Exercise requirements —
Transcribe, word for word and without additions, each line below from the one containing "ed alla newsletter, autorizzi" through the one containing "disposizione in forma", both ends included.

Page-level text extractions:
______

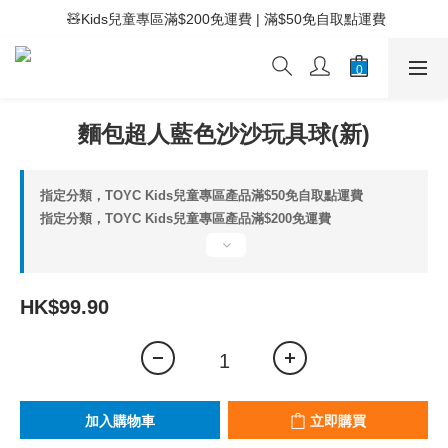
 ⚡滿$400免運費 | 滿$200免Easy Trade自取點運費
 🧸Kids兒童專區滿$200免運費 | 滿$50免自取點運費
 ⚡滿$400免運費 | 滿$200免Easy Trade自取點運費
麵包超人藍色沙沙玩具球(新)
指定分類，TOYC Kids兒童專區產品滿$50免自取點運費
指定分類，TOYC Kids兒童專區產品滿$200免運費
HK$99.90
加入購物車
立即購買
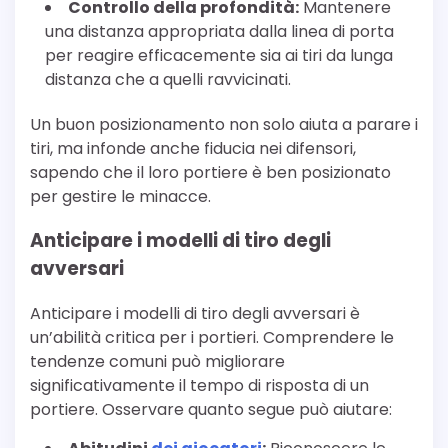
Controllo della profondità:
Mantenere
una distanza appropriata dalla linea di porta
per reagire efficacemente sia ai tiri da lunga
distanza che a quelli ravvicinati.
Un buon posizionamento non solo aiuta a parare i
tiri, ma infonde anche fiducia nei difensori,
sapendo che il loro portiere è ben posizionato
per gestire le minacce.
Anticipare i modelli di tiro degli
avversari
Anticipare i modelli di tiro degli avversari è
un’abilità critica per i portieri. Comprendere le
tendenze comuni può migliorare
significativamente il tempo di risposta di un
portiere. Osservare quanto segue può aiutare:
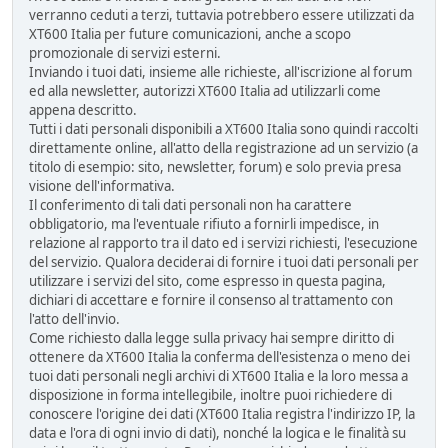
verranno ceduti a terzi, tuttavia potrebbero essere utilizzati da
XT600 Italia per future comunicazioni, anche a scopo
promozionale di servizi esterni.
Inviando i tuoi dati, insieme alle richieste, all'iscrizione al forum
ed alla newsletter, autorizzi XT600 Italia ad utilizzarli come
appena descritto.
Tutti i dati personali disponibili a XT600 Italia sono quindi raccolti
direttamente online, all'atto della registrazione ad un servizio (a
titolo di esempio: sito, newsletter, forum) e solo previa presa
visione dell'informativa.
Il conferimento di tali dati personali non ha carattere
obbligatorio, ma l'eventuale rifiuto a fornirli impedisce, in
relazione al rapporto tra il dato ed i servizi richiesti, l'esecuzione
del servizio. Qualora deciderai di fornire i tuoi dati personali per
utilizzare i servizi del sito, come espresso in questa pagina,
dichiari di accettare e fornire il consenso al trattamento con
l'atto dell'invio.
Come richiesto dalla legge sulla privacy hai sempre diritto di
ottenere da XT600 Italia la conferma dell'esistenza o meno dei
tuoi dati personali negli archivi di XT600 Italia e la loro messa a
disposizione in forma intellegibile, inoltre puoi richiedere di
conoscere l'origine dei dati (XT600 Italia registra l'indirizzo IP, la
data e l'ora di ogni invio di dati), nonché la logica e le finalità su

______

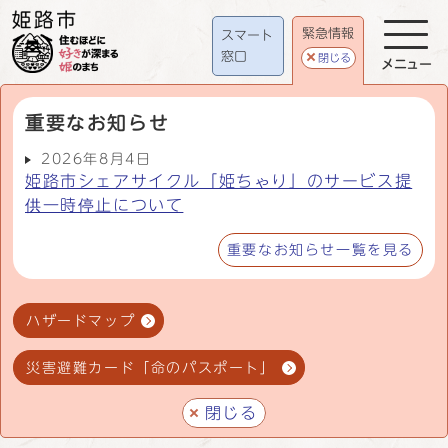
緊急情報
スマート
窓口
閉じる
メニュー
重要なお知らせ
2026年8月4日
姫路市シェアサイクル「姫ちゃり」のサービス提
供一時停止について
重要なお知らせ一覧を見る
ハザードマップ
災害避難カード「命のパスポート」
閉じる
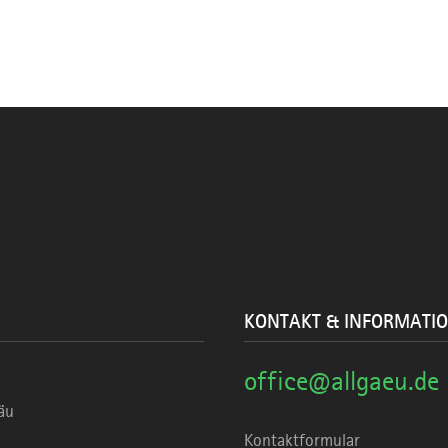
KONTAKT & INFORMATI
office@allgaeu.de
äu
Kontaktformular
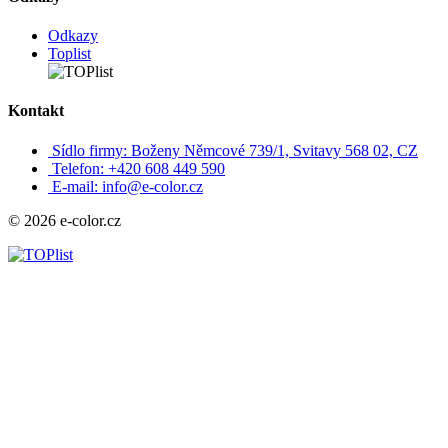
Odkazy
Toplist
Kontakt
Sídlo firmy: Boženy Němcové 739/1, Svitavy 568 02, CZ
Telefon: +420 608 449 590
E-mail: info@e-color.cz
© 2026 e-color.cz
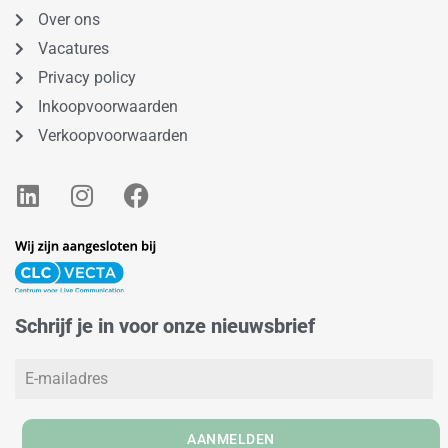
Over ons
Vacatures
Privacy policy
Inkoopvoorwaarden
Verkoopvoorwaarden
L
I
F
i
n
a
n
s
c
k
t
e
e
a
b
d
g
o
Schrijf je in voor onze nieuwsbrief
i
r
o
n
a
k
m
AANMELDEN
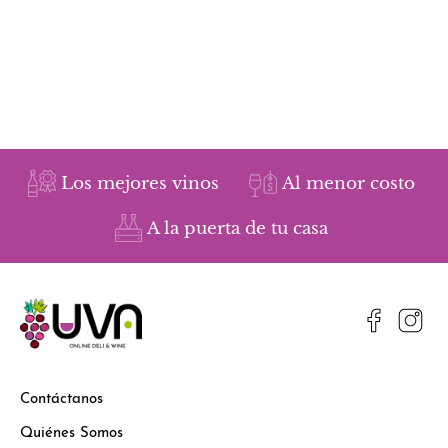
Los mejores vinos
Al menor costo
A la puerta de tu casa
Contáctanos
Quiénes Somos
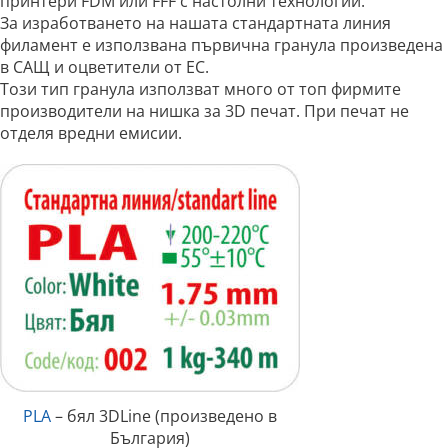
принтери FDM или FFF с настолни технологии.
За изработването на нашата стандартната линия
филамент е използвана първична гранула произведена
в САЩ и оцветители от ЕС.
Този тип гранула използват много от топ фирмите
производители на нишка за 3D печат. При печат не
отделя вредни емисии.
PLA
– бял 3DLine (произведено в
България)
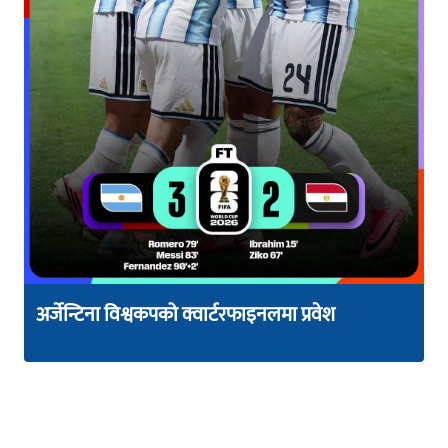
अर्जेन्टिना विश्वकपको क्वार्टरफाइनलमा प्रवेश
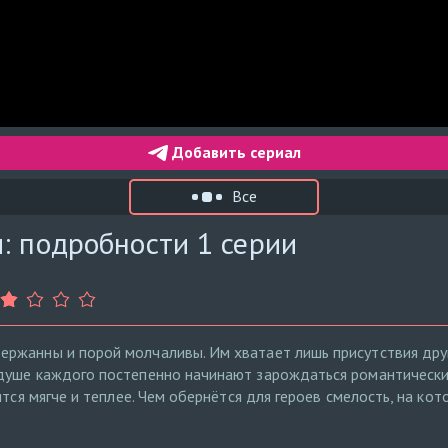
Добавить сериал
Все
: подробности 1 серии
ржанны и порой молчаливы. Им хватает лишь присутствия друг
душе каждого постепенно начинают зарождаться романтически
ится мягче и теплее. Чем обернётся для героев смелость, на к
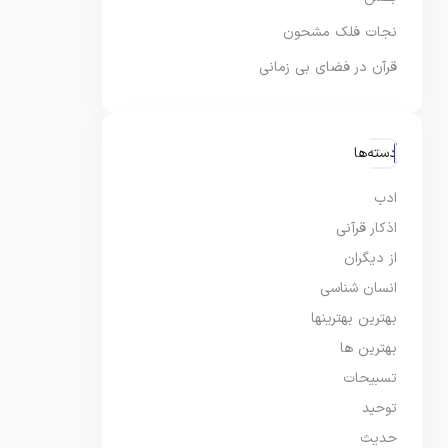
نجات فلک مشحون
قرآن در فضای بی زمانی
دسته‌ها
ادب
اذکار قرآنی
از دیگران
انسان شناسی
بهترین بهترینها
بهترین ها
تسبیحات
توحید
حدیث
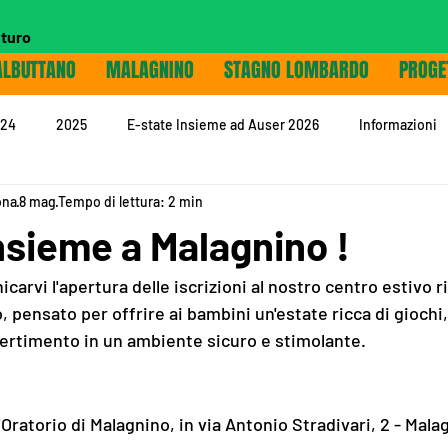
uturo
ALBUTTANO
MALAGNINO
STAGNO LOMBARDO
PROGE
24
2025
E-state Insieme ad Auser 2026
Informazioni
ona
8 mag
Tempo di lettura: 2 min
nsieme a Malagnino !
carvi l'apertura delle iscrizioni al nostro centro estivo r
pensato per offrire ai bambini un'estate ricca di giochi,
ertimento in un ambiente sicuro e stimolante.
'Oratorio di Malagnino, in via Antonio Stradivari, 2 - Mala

______

Response area —
ed alla newsletter, autorizzi XT600 Italia ad utilizzarli come
appena descritto.
Tutti i dati personali disponibili a XT600 Italia sono quindi raccolti
direttamente online, all'atto della registrazione ad un servizio (a
titolo di esempio: sito, newsletter, forum) e solo previa presa
visione dell'informativa.
Il conferimento di tali dati personali non ha carattere
obbligatorio, ma l'eventuale rifiuto a fornirli impedisce, in
relazione al rapporto tra il dato ed i servizi richiesti, l'esecuzione
del servizio. Qualora deciderai di fornire i tuoi dati personali per
utilizzare i servizi del sito, come espresso in questa pagina,
dichiari di accettare e fornire il consenso al trattamento con
l'atto dell'invio.
Come richiesto dalla legge sulla privacy hai sempre diritto di
ottenere da XT600 Italia la conferma dell'esistenza o meno dei
tuoi dati personali negli archivi di XT600 Italia e la loro messa a
disposizione in forma intellegibile, inoltre puoi richiedere di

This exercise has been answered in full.